Budget 2008 also proposes to clarify the METC provisions regarding the eligibility of drugs and medications.

Currently, drugs, medications and other preparations are eligible for the METC when they are both prescribed by a recognized medical practitioner (or a dentist) and recorded by a pharmacist. These two requirements are intended to ensure that only costs for substances not generally available to the public and required for medical reasons receive tax relief. However, recent court decisions have interpreted this measure to include, in some cases, the cost of vitamins, supplements and drugs that could otherwise be purchased without a prescription. Such an interpretation goes beyond the policy intent of the METC.

Budget 2008 therefore proposes to clarify the wording for eligible drugs and medications to ensure that those that may be purchased without a prescription remain ineligible.

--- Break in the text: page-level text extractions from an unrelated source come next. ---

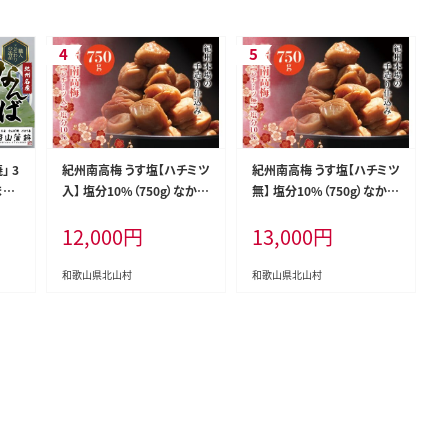
」 3
紀州南高梅 うす塩【ハチミツ
紀州南高梅 うす塩【ハチミツ
まぼ
入】 塩分10%（750g）なかや
無】 塩分10%（750g）なかや
贈り
まさんちの梅干 うめ ウメ 梅
まさんちの梅干 うめ ウメ 梅
12,000
円
13,000
円
 お
干し【nky006-175k】
干し【nky002-175k】
中元
ny
和歌山県北山村
和歌山県北山村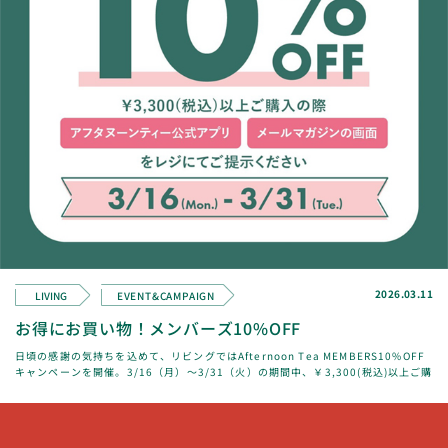
2026.03.11
LIVING
EVENT&CAMPAIGN
お得にお買い物！メンバーズ10%OFF
日頃の感謝の気持ちを込めて、リビングではAfternoon Tea MEMBERS10%OFF
キャンペーンを開催。3/16（月）～3/31（火）の期間中、￥3,300(税込)以上ご購
入の際に公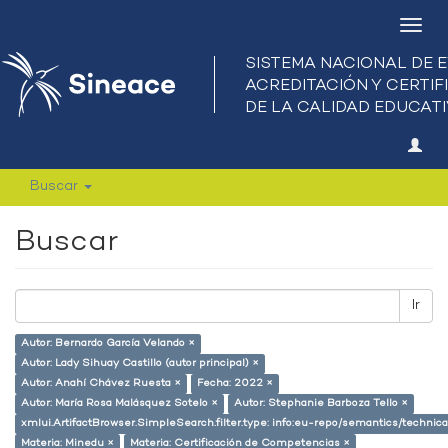
Camb
nave
Buscar
Buscar
Ir
Autor: Bernardo García Velando ×
Autor: Lady Sihuay Castillo (autor principal) ×
Autor: Anahí Chávez Ruesta ×
Fecha: 2022 ×
Autor: María Rosa Malásquez Sotelo ×
Autor: Stephanie Barboza Tello ×
xmlui.ArtifactBrowser.SimpleSearch.filter.type: info:eu-repo/semantics/techni
Materia: Minedu ×
Materia: Certificación de Competencias ×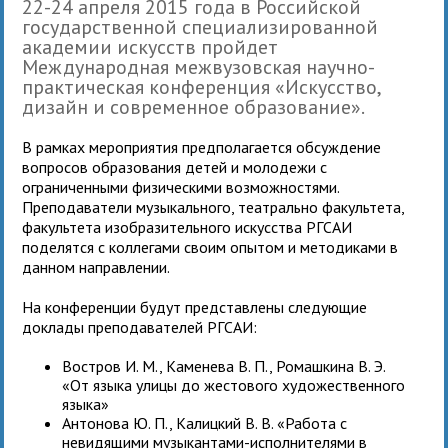
22-24 апреля 2015 года в Российской
государственной специализированной
академии искусств пройдет
Международная межвузовская научно-
практическая конференция «Искусство,
дизайн и современное образование».
В рамках мероприятия предполагается
обсуждение
вопросов образования детей и молодежи с
ограниченными физическими возможностями.
Преподаватели музыкального, театрально факультета,
факультета изобразительного искусства РГСАИ
поделятся с коллегами своим опытом и методиками в
данном направлении.
На конференции будут представлены следующие
доклады преподавателей РГСАИ:
Востров И. М., Каменева В. П., Ромашкина В. Э.
«От языка улицы до жестового художественного
языка»
Антонова Ю. П., Калицкий В. В. «Работа с
невидящими музыкантами-исполнителями в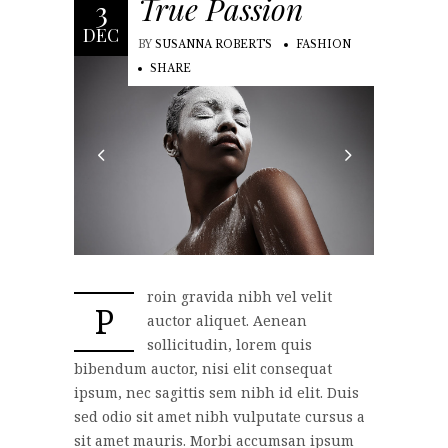
True Passion
3
DEC
BY
SUSANNA ROBERTS
FASHION
SHARE
roin gravida nibh vel velit
P
auctor aliquet. Aenean
sollicitudin, lorem quis
bibendum auctor, nisi elit consequat
ipsum, nec sagittis sem nibh id elit. Duis
sed odio sit amet nibh vulputate cursus a
sit amet mauris. Morbi accumsan ipsum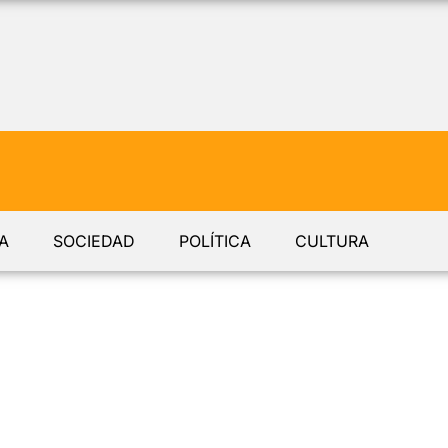
A
SOCIEDAD
POLÍTICA
CULTURA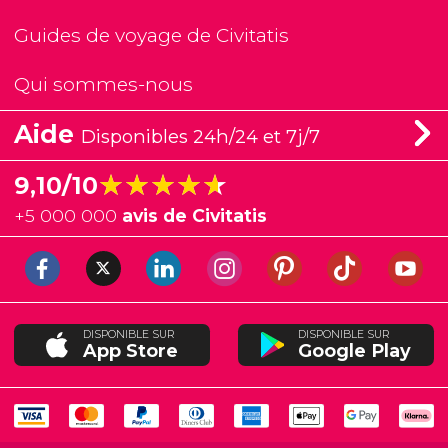
Guides de voyage de Civitatis
Qui sommes-nous
Aide
Disponibles 24h/24 et 7j/7
★★★★★
★★★★★
9,10/10
+
5 000 000
avis de Civitatis
DISPONIBLE SUR
DISPONIBLE SUR
App Store
Google Play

Holy Cow Batman!  Do you mean that I cannot claim Flintstone Vitamins from my HSA?  I actually need to have a prescription from a doctor and actually see the pharmacist to get something a little more legitimate?  What could the insurers and consultants be so upset about?

Well, they believe that this wording will eliminate ALL over the counter prescriptions.  This is because there is a disconnect on what the government is trying to achieve and what the consultants and insurers understand as “the realm of their industry”.  The goal here is to stop sole-proprietors from buying over-the-counter (OTC) vitamins then claiming them as eligible expenses on the METC.  The consultants and insurers are assuming that the wording will eliminate over the counter drugs completely and not what the federal budget suggests “Items without a prescription”.  There is a difference.  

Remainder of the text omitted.